WORK ORDER ->
Nothing but the lines below from the one containing "profesionales como clientes particulares." through the one containing "Aufdruckgröße" should appear in the answer, exact and without pictures.

Collection entries:

◆ ◆ ◆ ◆ ◆ ◆ ◆

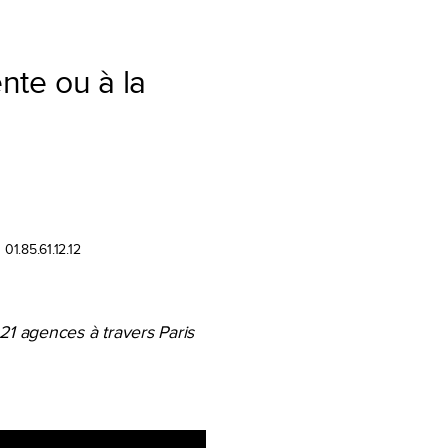
nte ou à la
u 01.85
.61.12.12
21 agences à travers Paris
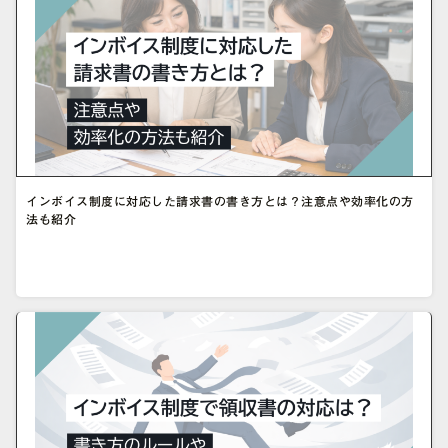
インボイス制度に対応した請求書の書き方とは？注意点や効率化の方
法も紹介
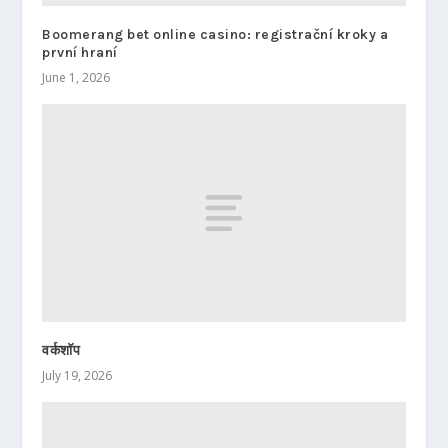
Boomerang bet online casino: registrační kroky a
první hraní
June 1, 2026
वर्कशॉप
July 19, 2026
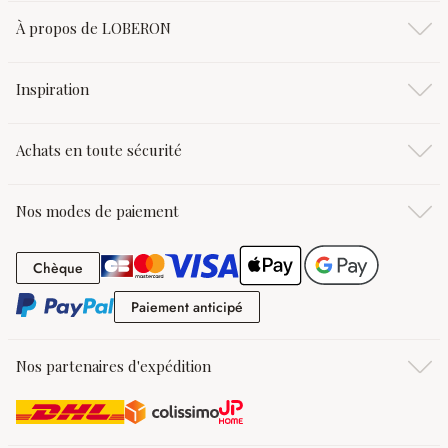
À propos de LOBERON
Inspiration
Achats en toute sécurité
Nos modes de paiement
Chèque
Chèque
Paiement anticipé
Paiement anticipé
Nos partenaires d'expédition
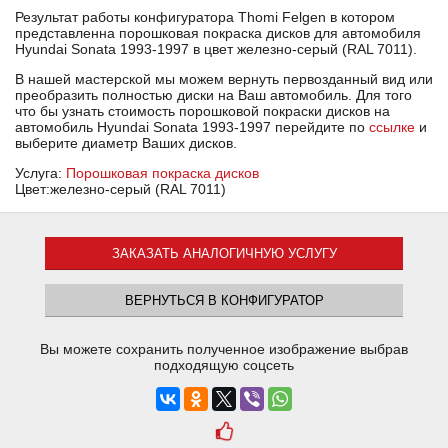
Результат работы конфигуратора Thomi Felgen в котором
представленна порошковая покраска дисков для автомобиля
Hyundai Sonata 1993-1997 в цвет железно-серый (RAL 7011).
В нашей мастерской мы можем вернуть первозданный вид или
преобразить полностью диски на Ваш автомобиль. Для того
что бы узнать стоимость порошковой покраски дисков на
автомобиль Hyundai Sonata 1993-1997 перейдите по
ссылке
и
выберите диаметр Ваших дисков.
Услуга:
Порошковая покраска дисков
Цвет:железно-серый (RAL 7011)
ЗАКАЗАТЬ АНАЛОГИЧНУЮ УСЛУГУ
ВЕРНУТЬСЯ В КОНФИГУРАТОР
Вы можете сохранить полученное изображение выбрав
подходящую соцсеть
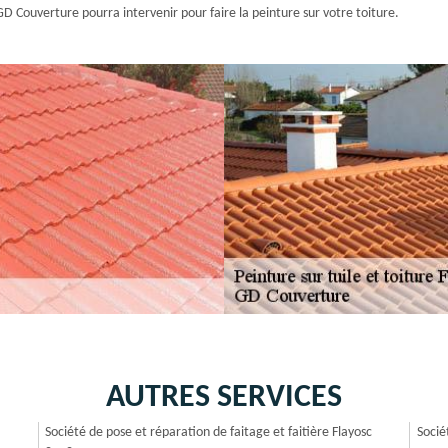
GD Couverture pourra intervenir pour faire la peinture sur votre toiture.
AUTRES SERVICES
Société de pose et réparation de faitage et faitière Flayosc
Socié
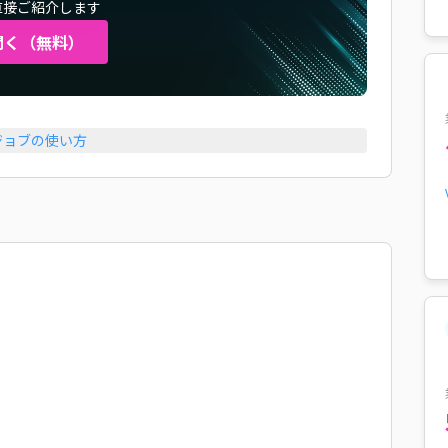
直接ご紹介します
聞く（無料）
ジョブの使い方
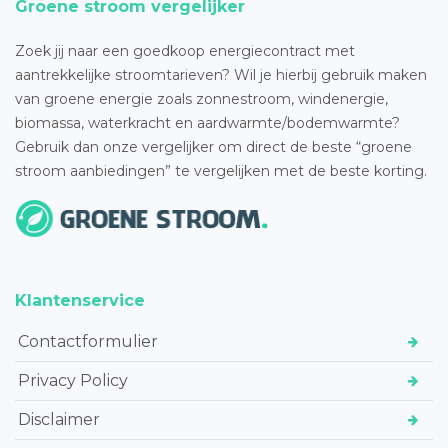
Groene stroom vergelijker
Zoek jij naar een goedkoop energiecontract met
aantrekkelijke stroomtarieven? Wil je hierbij gebruik maken
van groene energie zoals zonnestroom, windenergie,
biomassa, waterkracht en aardwarmte/bodemwarmte?
Gebruik dan onze vergelijker om direct de beste “groene
stroom aanbiedingen” te vergelijken met de beste korting.
Klantenservice
Contactformulier
Privacy Policy
Disclaimer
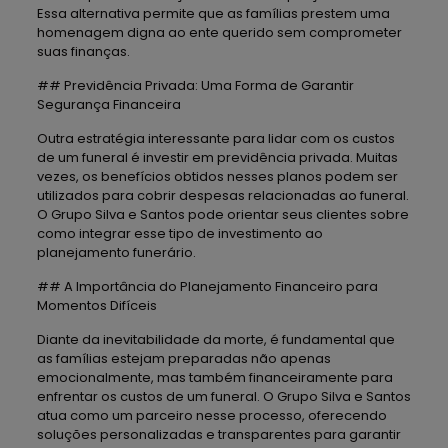
Essa alternativa permite que as famílias prestem uma
homenagem digna ao ente querido sem comprometer
suas finanças.
## Previdência Privada: Uma Forma de Garantir
Segurança Financeira
Outra estratégia interessante para lidar com os custos
de um funeral é investir em previdência privada. Muitas
vezes, os benefícios obtidos nesses planos podem ser
utilizados para cobrir despesas relacionadas ao funeral.
O Grupo Silva e Santos pode orientar seus clientes sobre
como integrar esse tipo de investimento ao
planejamento funerário.
## A Importância do Planejamento Financeiro para
Momentos Difíceis
Diante da inevitabilidade da morte, é fundamental que
as famílias estejam preparadas não apenas
emocionalmente, mas também financeiramente para
enfrentar os custos de um funeral. O Grupo Silva e Santos
atua como um parceiro nesse processo, oferecendo
soluções personalizadas e transparentes para garantir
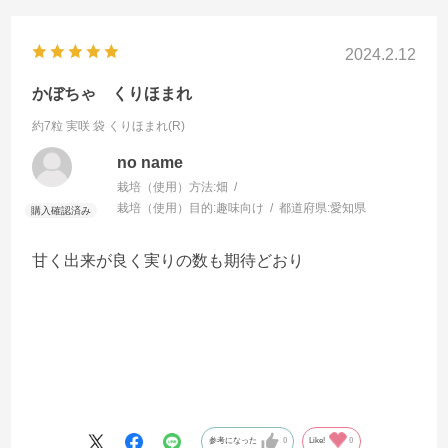
2024.2.12
かぼちゃ くりほまれ
約7粒 実咲 袋
くりほまれ(R)
no name
栽培（使用）方法:
畑
栽培（使用）目的:
趣味向け
都道府県:
愛知県
甘く出来が良く実りの数も期待どおり
参考になった
0
Like!
0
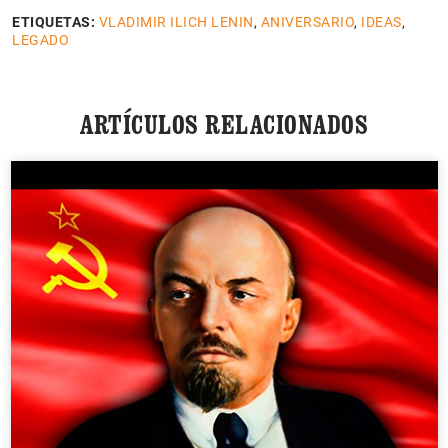
ETIQUETAS:
VLADIMIR ILICH LENIN
,
ANIVERSARIO
,
IDEAS
,
LEGADO
ARTÍCULOS RELACIONADOS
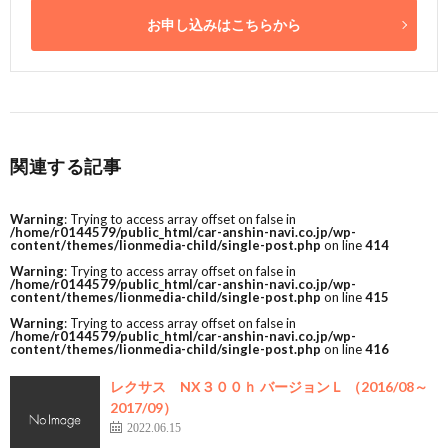
お申し込みはこちらから
関連する記事
Warning
: Trying to access array offset on false in
/home/r0144579/public_html/car-anshin-navi.co.jp/wp-
content/themes/lionmedia-child/single-post.php
on line
414
Warning
: Trying to access array offset on false in
/home/r0144579/public_html/car-anshin-navi.co.jp/wp-
content/themes/lionmedia-child/single-post.php
on line
415
Warning
: Trying to access array offset on false in
/home/r0144579/public_html/car-anshin-navi.co.jp/wp-
content/themes/lionmedia-child/single-post.php
on line
416
レクサス NX３００ｈ バージョンＬ （2016/08～
2017/09）
2022.06.15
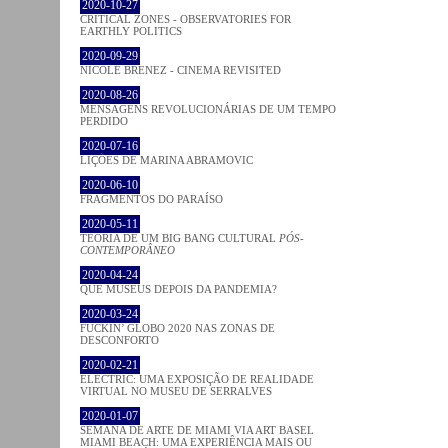
2020-10-27
CRITICAL ZONES - OBSERVATORIES FOR
EARTHLY POLITICS
2020-09-29
NICOLE BRENEZ - CINEMA REVISITED
2020-08-26
MENSAGENS REVOLUCIONÁRIAS DE UM TEMPO
PERDIDO
2020-07-16
LIÇÕES DE MARINA ABRAMOVIC
2020-06-10
FRAGMENTOS DO PARAÍSO
2020-05-11
TEORIA DE UM BIG BANG CULTURAL
PÓS-
CONTEMPORÂNEO
2020-04-24
QUE MUSEUS DEPOIS DA PANDEMIA?
2020-03-24
FUCKIN’ GLOBO 2020 NAS ZONAS DE
DESCONFORTO
2020-02-21
ELECTRIC: UMA EXPOSIÇÃO DE REALIDADE
VIRTUAL NO MUSEU DE SERRALVES
2020-01-07
SEMANA DE ARTE DE MIAMI VIA ART BASEL
MIAMI BEACH: UMA EXPERIÊNCIA MAIS OU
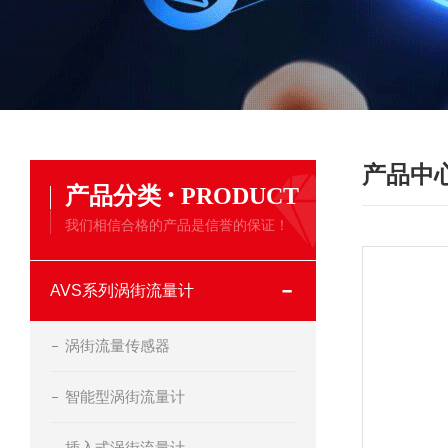
产品中
·
产品分类
PRODUCT
我们相信合格的产品是信誉的保证！
AVS系列涡街流量计
涡街流量传感器
智能型涡街流量计
插入式涡街流量计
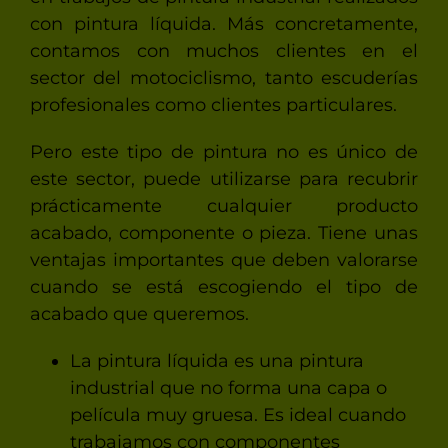
con pintura líquida. Más concretamente,
contamos con muchos clientes en el
sector del motociclismo, tanto escuderías
profesionales como clientes particulares.
Pero este tipo de pintura no es único de
este sector, puede utilizarse para recubrir
prácticamente cualquier producto
acabado, componente o pieza. Tiene unas
ventajas importantes que deben valorarse
cuando se está escogiendo el tipo de
acabado que queremos.
La pintura líquida es una pintura
industrial que no forma una capa o
película muy gruesa. Es ideal cuando
trabajamos con componentes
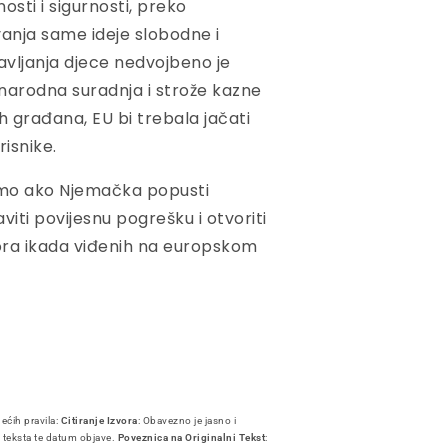
sti i sigurnosti, preko
vanja same ideje slobodne i
vljanja djece nedvojbeno je
đunarodna suradnja i strože kazne
h građana, EU bi trebala jačati
isnike.
samo ako Njemačka popusti
viti povijesnu pogrešku i otvoriti
zora ikada viđenih na europskom
dećih pravila:
Citiranje Izvora
: Obavezno je jasno i
i teksta te datum objave.
Poveznica na Originalni Tekst
:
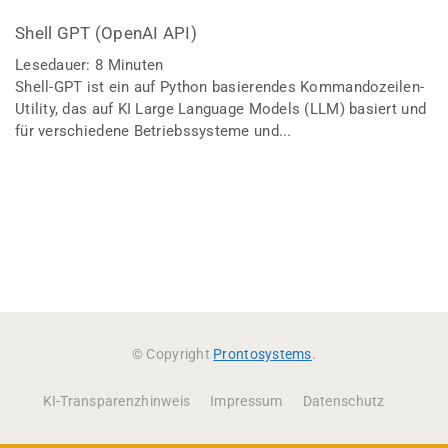
Shell GPT (OpenAI API)
Lesedauer:
8
Minuten
Shell-GPT ist ein auf Python basierendes Kommandozeilen-
Utility, das auf KI Large Language Models (LLM) basiert und
für verschiedene Betriebssysteme und...
© Copyright
Prontosystems
.
KI-Transparenzhinweis
Impressum
Datenschutz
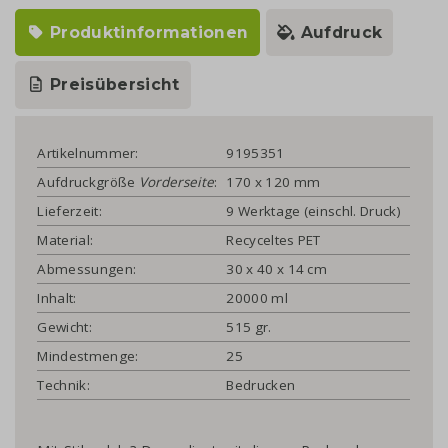
Produktinformationen
Aufdruck
Preisübersicht
Artikelnummer:
9195351
Aufdruckgröße
Vorderseite
:
170 x 120 mm
Lieferzeit:
9 Werktage (einschl. Druck)
Material:
Recyceltes PET
Abmessungen:
30 x 40 x 14 cm
Inhalt:
20000 ml
Gewicht:
515 gr.
Mindestmenge:
25
Technik:
Bedrucken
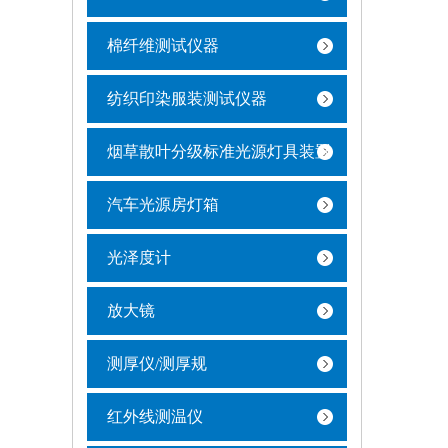
棉纤维测试仪器
纺织印染服装测试仪器
烟草散叶分级标准光源灯具装置
汽车光源房灯箱
光泽度计
放大镜
测厚仪/测厚规
红外线测温仪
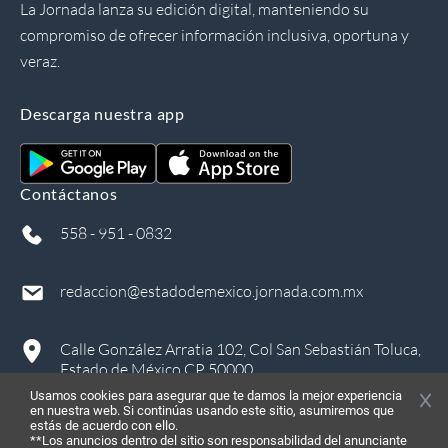
La Jornada lanza su edición digital, manteniendo su
compromiso de ofrecer información inclusiva, oportuna y
veraz.
Descarga nuestra app
Contáctanos
558 - 951 - 0832
redaccion@estadodemexico.jornada.com.mx
Calle González Arratia 102, Col San Sebastián Toluca,
Estado de México CP 50000
Usamos cookies para asegurar que te damos la mejor experiencia
en nuestra web. Si continúas usando este sitio, asumiremos que
estás de acuerdo con ello.
**Los anuncios dentro del sitio son responsabilidad del anunciante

◆ ◆ ◆ ◆ ◆ ◆ ◆

REPLY ->
profesionales como clientes particulares.
Pero este tipo de pintura no es único de
este sector, puede utilizarse para recubrir
prácticamente cualquier producto
acabado, componente o pieza. Tiene unas
ventajas importantes que deben valorarse
cuando se está escogiendo el tipo de
acabado que queremos.
La pintura líquida es una pintura
industrial que no forma una capa o
película muy gruesa. Es ideal cuando
trabajamos con componentes
sti i sigurnosti, preko
vanja same ideje slobodne i
vljanja djece nedvojbeno je
đunarodna suradnja i strože kazne
h građana, EU bi trebala jačati
isnike.
samo ako Njemačka popusti
viti povijesnu pogrešku i otvoriti
zora ikada viđenih na europskom
dećih pravila:
Citiranje Izvora
: Obavezno je jasno i
i teksta te datum objave.
Poveznica na Originalni Tekst
:
Shell GPT (OpenAI API)
Lesedauer:
8
Minuten
Shell-GPT ist ein auf Python basierendes Kommandozeilen-
Utility, das auf KI Large Language Models (LLM) basiert und
für verschiedene Betriebssysteme und...
© Copyright
Prontosystems
.
KI-Transparenzhinweis
Impressum
Datenschutz
Produktinformationen
Aufdruck
Preisübersicht
Artikelnummer:
9195351
Aufdruckgröße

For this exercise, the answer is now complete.